Mariupol is the biggest Ukrainian city on the Sea of Azov, which is connected to the Black Sea by the narrow Kerch Strait. The city takes its name from Maria Feodorovna, the wife of Russian Emperor Alexander III, and lies about 70 km (43 miles) from the border with Russia. It is also a few kilometres from territories of eastern Ukraine controlled by Russia-backed separatists who have been fighting Ukrainian government forces since 2014.
Mariupol’s capture could enable Russia to create a land bridge between two separatist, self-proclaimed people’s republics in Donbas and the Crimea region which Russia seized and annexed in 2014.
Capturing Mariupol would also give Russia control of the Ukrainian coast on the Sea of Azov as it also tries to cut Ukraine off from the Black Sea. Russian forces have already seized the Black Sea port of Kherson about 380 km from Mariupol and Russia controls Crimea’s Black Sea ports.
Losing Mariupol, and the establishment of a land corridor, could give Russian forces a chance to encircle Ukrainian troops that before the war were based on the line of contact around separatist-controlled territory.
Capturing Mariupol would free up Russian troops bogged down there for new duties such as reinforcing other fronts.
Mariupol is important role for Ukraine’s economy as the port is used to export iron, steel, grain and heavy machinery, a significant source of income for the Ukrainian government.
It was traditionally a major export port for coal in Soviet times, when it was from 1948 until 1989 known as Zhdanov, after a communist leader who was born there.
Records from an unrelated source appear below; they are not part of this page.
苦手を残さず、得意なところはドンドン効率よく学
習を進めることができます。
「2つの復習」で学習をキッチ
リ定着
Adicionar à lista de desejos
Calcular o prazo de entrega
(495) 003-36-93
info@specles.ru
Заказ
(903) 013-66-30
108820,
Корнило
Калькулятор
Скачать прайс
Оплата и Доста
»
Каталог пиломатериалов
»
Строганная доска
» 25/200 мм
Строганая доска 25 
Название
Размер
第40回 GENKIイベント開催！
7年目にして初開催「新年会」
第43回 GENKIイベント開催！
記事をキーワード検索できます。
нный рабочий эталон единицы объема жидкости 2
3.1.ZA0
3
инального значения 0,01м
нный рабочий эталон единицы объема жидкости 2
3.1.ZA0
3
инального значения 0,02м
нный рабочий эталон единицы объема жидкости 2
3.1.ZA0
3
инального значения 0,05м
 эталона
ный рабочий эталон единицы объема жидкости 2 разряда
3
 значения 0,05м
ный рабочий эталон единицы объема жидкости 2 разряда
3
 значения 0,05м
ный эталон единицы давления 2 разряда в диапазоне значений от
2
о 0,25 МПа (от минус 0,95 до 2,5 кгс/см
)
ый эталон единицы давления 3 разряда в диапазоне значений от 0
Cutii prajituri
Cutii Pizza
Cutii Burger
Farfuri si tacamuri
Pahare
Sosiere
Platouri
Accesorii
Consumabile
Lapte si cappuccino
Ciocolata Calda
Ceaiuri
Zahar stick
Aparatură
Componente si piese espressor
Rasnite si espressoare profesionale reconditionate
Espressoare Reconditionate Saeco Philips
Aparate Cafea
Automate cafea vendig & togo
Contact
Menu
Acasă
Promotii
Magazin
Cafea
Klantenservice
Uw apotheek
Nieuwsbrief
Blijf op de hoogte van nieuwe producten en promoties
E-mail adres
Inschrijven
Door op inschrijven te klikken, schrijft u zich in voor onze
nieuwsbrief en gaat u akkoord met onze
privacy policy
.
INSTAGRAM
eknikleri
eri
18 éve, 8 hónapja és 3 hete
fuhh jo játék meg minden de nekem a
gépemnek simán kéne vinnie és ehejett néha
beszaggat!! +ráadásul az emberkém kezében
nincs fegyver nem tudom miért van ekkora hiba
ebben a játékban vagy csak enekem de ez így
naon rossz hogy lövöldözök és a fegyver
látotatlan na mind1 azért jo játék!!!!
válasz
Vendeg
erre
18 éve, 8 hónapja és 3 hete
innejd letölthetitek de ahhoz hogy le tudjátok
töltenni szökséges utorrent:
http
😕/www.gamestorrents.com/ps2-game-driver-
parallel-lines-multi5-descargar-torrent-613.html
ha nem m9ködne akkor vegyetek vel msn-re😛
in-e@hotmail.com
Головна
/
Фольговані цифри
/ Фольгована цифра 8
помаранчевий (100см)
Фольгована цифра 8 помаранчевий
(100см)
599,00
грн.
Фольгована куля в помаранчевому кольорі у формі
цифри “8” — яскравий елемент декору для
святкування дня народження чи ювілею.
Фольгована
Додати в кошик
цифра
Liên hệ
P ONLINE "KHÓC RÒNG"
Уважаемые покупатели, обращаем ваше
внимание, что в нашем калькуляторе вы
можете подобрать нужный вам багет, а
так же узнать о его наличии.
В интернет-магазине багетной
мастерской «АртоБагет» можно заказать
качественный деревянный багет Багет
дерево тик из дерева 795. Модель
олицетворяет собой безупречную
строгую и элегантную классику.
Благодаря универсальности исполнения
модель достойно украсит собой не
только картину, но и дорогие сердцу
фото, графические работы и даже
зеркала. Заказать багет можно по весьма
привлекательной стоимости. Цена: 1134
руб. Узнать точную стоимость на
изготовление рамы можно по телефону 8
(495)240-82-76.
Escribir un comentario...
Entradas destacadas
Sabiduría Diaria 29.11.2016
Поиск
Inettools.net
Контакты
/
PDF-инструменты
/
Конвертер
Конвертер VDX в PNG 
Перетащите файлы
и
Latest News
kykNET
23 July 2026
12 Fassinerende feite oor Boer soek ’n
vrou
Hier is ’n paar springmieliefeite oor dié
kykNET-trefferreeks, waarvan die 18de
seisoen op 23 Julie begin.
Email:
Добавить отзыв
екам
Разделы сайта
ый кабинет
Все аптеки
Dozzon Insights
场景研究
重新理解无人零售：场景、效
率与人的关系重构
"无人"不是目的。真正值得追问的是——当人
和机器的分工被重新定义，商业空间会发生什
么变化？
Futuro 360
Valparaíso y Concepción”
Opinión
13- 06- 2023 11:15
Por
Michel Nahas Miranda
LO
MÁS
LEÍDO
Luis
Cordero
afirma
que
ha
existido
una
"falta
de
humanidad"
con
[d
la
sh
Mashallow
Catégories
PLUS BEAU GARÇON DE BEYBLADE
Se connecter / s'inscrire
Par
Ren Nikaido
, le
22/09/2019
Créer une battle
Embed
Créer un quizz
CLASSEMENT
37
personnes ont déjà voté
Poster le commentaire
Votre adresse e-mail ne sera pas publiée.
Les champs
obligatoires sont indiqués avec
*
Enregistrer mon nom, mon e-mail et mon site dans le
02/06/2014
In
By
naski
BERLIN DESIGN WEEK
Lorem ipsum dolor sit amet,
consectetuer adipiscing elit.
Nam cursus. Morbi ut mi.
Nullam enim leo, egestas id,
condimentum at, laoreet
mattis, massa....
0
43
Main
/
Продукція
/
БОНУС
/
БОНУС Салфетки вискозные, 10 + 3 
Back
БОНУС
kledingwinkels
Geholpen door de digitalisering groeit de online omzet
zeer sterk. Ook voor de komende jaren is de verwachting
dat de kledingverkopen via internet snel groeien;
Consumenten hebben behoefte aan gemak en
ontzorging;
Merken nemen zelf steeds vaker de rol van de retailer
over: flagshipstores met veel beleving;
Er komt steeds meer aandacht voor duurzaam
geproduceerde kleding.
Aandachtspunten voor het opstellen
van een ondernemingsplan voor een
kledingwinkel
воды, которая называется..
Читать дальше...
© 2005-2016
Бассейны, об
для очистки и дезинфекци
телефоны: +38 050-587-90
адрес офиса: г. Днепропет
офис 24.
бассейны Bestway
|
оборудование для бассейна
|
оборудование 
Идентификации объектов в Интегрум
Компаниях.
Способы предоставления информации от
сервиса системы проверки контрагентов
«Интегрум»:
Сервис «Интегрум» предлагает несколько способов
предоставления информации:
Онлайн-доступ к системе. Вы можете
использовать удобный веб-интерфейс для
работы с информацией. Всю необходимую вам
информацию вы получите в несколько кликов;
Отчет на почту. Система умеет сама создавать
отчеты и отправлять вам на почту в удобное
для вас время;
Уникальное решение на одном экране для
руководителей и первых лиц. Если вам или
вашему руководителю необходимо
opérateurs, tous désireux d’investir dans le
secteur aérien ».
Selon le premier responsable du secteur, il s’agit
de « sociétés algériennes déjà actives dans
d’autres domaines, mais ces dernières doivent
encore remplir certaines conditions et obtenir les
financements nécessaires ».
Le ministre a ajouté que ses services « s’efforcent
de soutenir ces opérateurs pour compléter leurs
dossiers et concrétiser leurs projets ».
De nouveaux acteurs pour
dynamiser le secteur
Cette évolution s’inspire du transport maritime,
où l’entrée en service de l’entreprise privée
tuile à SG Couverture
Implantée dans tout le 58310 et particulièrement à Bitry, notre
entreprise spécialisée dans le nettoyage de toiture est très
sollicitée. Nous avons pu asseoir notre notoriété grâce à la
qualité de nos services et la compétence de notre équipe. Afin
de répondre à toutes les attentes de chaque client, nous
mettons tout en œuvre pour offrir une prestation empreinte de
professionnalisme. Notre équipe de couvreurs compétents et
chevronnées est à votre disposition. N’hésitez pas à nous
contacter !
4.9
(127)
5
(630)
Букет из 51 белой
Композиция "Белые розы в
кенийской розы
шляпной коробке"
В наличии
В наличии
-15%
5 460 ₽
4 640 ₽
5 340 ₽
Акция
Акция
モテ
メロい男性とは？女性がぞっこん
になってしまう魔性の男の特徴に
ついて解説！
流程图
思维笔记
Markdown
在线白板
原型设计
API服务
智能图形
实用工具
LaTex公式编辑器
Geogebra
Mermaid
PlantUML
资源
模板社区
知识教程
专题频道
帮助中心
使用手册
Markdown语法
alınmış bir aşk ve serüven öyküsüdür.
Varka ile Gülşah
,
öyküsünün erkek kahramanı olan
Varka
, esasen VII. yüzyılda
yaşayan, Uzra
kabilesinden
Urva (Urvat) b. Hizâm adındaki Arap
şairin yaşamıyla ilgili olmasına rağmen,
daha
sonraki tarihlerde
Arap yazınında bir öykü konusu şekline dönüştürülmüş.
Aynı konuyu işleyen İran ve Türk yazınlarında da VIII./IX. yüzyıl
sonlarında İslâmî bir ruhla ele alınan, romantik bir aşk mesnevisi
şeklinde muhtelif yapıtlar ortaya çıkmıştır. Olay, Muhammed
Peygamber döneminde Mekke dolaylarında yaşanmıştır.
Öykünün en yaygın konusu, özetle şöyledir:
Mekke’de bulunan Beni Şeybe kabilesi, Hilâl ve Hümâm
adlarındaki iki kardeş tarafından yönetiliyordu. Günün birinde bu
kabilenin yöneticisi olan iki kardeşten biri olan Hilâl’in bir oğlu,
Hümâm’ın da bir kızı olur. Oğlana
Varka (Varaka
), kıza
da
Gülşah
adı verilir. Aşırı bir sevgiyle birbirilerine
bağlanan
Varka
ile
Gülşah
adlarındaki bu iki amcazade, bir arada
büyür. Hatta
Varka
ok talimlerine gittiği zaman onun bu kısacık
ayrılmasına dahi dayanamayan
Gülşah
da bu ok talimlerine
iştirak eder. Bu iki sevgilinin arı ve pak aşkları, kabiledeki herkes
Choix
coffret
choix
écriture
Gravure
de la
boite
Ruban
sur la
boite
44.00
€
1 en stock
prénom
A senior industry official said on March 21 that Ukraine faced a possible grain revenue loss of $6 billion because of Russia’s blockade of ports including Mariupol.
Countries that rely on imports of Ukrainian wheat include Egypt, Turkey and Yemen. The war is contributing to global food inflation.
Mariupol is also home to the Illich Iron and Steel Works, the second largest metallurgical enterprise in Ukraine, and to the Azovstal iron and steel works, one of the biggest steel rolling companies in the country.
Mariupol has deeper berths than other Ukrainian ports in the region. Controlling it could help Russia ship equipment, goods and personnel more quickly and easily between Russia, Donbas and Crimea.
DAVID AND GOLIATH
Mariupol has become a symbol of Ukrainian resistance, with leaders portraying the outgunned defenders as heroes fighting an uneven battle similar to the Biblical struggle between David and Goliath.
Some foreign and Ukrainian leaders have compared the destruction in Mariupol to the devastation caused by Russian assaults on the Syrian city of Aleppo and Grozny in Russia’s restive Chechnya region.
Mariupol would be the first major Ukrainian city to fall to the Russian invaders. Losing it would be a potentially heavy psychological blow that dents Ukrainian morale.
By contrast, it could lift the mood in Russia and be held up by President Vladimir Putin as an important victory in a war that Western military experts say has largely struggled to achieve its objectives.
Russia has vilified the Azov Battalion, a far-right militia that is part of Ukraine’s National Guard and has been helping defend Mariupol. One of the declared goals of Putin’s “special operation” was to “denazify” Ukraine. Western leaders say that was a baseless pretext for an unjustified war, but Putin would be likely to hold up a defeat of the Azov Battalion, or the capture of any if its fighters, as a milestone.